Given that Democrats have only lost the popular vote once since 1992 but lost three elections, clearly that intent continues to be met.

But the wider issue is that America has to date insisted that, for electoral purposes, they are a collection of states – if not counties! – rather than a single, unified country.

That’s weird. I understand the history behind it (state’s rights, etc.) but again, it really does come back to slavery, discrimination against Blacks and other POC and efforts to continually over-represent rural, white Americans.

So what can President (!) Biden do about any of this? Well, if he doesn’t win both Senate run-off elections in Georgia (or otherwise take command of the Senate), probably almost nothing.

Even with Senate control, not all of these issues could be addressed easily if at all. But I do have two suggestions that might stand up, but I don’t pretend to be an expert on the intricacies of constitutional or electoral law:

First, Biden should investigate using the Civil and Voter Rights Acts of the 1964/65 respectively to set a national standard for voter ID – i.e., what types of identification are acceptable to vote in a federal election. This is done in Canada and elsewhere and is hardly controversial and I think the legislation I mentioned would provide the framework to justify this federal “intrusion” into state’s rights.

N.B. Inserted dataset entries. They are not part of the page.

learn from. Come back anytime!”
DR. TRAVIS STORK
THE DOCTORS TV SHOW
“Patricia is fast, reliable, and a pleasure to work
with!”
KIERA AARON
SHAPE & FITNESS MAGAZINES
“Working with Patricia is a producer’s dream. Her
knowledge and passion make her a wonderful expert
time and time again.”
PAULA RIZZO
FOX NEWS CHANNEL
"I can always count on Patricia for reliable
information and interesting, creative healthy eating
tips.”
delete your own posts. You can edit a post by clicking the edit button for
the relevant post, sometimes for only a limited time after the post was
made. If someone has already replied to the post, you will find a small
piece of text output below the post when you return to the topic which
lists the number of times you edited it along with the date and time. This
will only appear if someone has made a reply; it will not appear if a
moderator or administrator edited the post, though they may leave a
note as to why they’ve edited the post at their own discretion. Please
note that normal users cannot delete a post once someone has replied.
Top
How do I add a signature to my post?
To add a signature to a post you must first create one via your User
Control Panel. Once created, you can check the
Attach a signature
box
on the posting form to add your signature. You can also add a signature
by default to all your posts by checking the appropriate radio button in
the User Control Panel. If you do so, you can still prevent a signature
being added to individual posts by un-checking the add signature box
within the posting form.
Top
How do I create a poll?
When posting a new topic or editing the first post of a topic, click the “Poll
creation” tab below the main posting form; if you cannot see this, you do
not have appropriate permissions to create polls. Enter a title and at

That would (at least largely) address the issues with voters being turned away or signatures rejected or so on. That’s only part of the fight.

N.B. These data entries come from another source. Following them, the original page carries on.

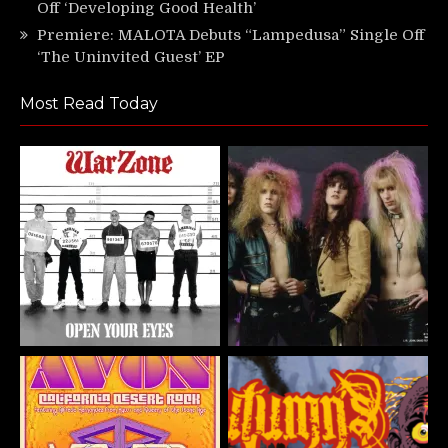
Off ‘Developing Good Health’
Premiere: MALOTA Debuts “Lampedusa” Single Off
‘The Uninvited Guest’ EP
Most Read Today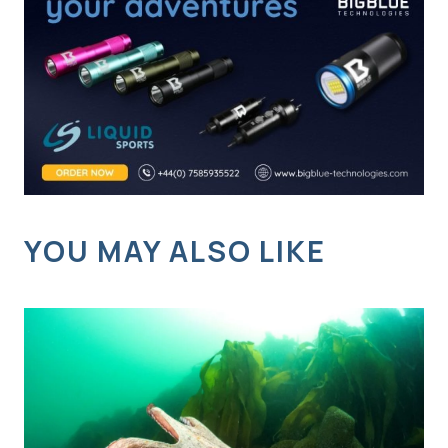
YOU MAY ALSO LIKE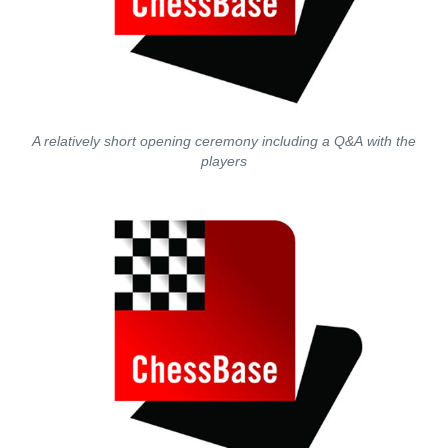
A relatively short opening ceremony including a Q&A with the
players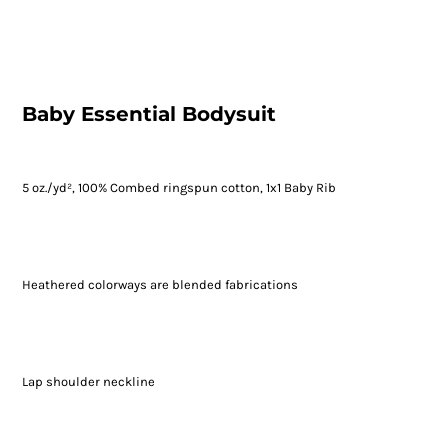
Baby Essential Bodysuit
5 oz./yd², 100% Combed ringspun cotton, 1x1 Baby Rib
Heathered colorways are blended fabrications
Lap shoulder neckline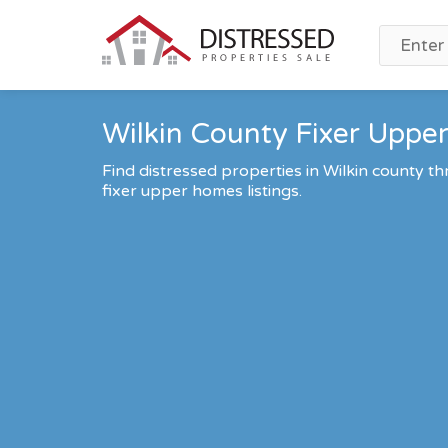
Wilkin County Fixer Upper
Find distressed properties in Wilkin county 
fixer upper homes listings.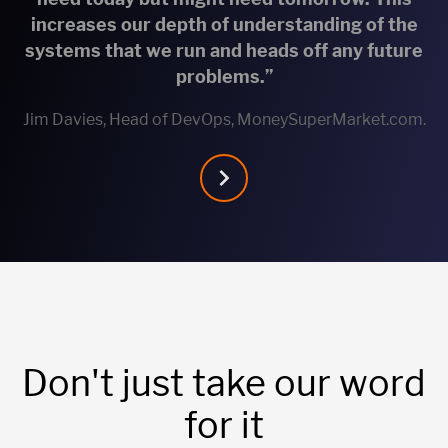
increases our depth of understanding of the
systems that we run and heads off any future
problems.”
Jim Davies, Head of DevOps, MoneySuperMarket.com.
Don't just take our word
for it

The second thing a Biden government could do is establish funding for states and/or counties who adopt some sort of standardized set of rules for number of polling locations, access to mail-in ballots and processing equipment, etc. – a set of measures and equipment designed to improve voter access and participation going forward.

Despite all the problems and challenges, 2020 saw greater voter participation than any US presidential election since 1900. Clearly facilitating mail-in or other means of voting encourages that participation. States like Florida, Ohio and Colorado have already adopted very good systems that ensure high reliability that could be used as models.

This is, to some extent, an adaptation of the time-honured Canadian approach to federalism: use the purchasing power of the federal government to encourage specific behaviour within provincial jurisdiction. It would be up to each state to decide if they want the money or not, but it would become much easier to facilitate somewhat homogenous processes for the good actors and then provide an additional cudgel with which to hit at the states who refuse to modernize.

Those are two simple suggestions that could have huge impacts. They don’t require Constitutional amendments or force changes that would be litigated for decades – while more radical measures like abolishing the Electoral College almost certainly would.

Democrats are clearly in the mood for radical changes after the last four years. And who can blame them. But the object here should be to rebalance the system so that discrimination against Black voters is lessened and so that more states move towards a “national” set of rules that allow for less and less gerrymandering.

It would be a shame if Democrats allowed the perfect to be the enemy of the electoral good.

Jamie Carroll is a former National Director of the Liberal Party of Canada who now lives and works in Calgary which often resembles the 51st state.